Back in 1989, Herold and fellow flag enthusiast Rev. William Becker created the North Star flag: A bright star in a blue sky over a green field, separated by a wavy line that evokes snowy hills and winding rivers.

This summer, 13 Minnesotans will take their seats on a new State Emblems Redesign Commission.

"I don't envy you," Upper Sioux Community Tribal Chair Kevin Jensvold told lawmakers earlier this year, imagining the work ahead for that committee. The Dakota have long known the importance of a good flag.

"In my mother's culture, we have a flag. It's called wapaha," Jensvold said. Before the settlers, before the broken treaties, the Yellow Medicine Dakota were travelers who recognized each other by the symbols they carried.

"The wapaha would identify that band and would tell the story of who they were," Jensvold said. "When they [saw] that wapaha coming, that staff, they would know who our relatives are."

This time, there will be Dakota and Ojibwe representatives on the flag design committee. There will be historians and politicians and state tourism officials. Under the terms of the legislation, there will be Black voices in the room, and Latino voices, and Asian voices. There will be Republicans in the room and Democrats in the room, all trying to give Minnesota the flag it deserves.

They'll look at established flag designs like the North Star flag – you can see it and other thoughtful designs at the Minnesotans for a Better Flag website, newmnflag.org.. Flags with stars and snowflakes and compass points and spots like the feathers of a loon.

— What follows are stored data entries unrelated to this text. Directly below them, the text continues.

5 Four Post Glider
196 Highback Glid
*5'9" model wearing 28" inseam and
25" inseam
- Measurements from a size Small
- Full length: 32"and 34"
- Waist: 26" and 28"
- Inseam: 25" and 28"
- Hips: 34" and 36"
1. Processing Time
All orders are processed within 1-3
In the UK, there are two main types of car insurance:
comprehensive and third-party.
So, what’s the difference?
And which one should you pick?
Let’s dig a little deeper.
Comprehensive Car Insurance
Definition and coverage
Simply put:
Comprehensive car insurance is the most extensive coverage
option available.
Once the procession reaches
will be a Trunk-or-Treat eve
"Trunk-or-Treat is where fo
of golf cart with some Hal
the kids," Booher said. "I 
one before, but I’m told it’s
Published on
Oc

If you think it's hard to pick a favorite from that short list, wait until the public comments open. Every Minnesotan is able and encouraged to submit a flag design. State flag redesigns in other states drew thousands of proposals.

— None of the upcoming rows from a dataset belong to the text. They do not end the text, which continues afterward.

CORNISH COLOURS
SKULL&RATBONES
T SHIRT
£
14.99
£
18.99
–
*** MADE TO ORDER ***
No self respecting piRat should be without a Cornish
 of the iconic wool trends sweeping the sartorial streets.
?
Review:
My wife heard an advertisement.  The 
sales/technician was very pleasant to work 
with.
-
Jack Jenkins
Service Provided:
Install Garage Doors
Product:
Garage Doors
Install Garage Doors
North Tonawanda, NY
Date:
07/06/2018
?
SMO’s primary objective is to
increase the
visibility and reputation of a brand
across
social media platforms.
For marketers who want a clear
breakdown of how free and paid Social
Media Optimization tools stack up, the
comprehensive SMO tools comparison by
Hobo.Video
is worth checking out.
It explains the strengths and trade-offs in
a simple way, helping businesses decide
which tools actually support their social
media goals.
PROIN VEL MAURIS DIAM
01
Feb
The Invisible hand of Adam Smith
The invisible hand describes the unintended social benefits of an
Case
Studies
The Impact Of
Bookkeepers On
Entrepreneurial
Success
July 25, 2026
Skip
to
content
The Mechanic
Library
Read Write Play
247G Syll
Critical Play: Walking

Sifting through all those design ideas helped Mississippi replace a flag full of ugly Confederate iconography with a lovely magnolia. Utah took a flag so boring it looked like Minnesota's at a distance, and turned it into a golden beehive, set against a mountain range. Nobody's going to look at that flag and think "Minnesota, maybe?"

"I think there are a lot of people who know our state is better than what's represented on our flag," said state Rep. Mike Freiberg, DFL-Golden Valley, who helped carry the flag redesign legislation.

The Legislature gave the commission until the end of this year to redesign both the flag and the state seal. Unless both the state House and Senate object, a new flag will fly over Minnesota on Statehood Day, May 11 in 2024.

"A lot of things are polarized now, unfortunately, so I certainly can't promise everyone will love it or think the process is great," he said. But Minnesota's current flag isn't the sort of symbol most people want to rally around.

"At best, they're indifferent to it," Freiberg said. "At worst, they're offended by it."

The best thing this bad flag ever did was bring Minnesotans together to work on something better.

Correction: Earlier versions of this column incorrectly described part of the flag.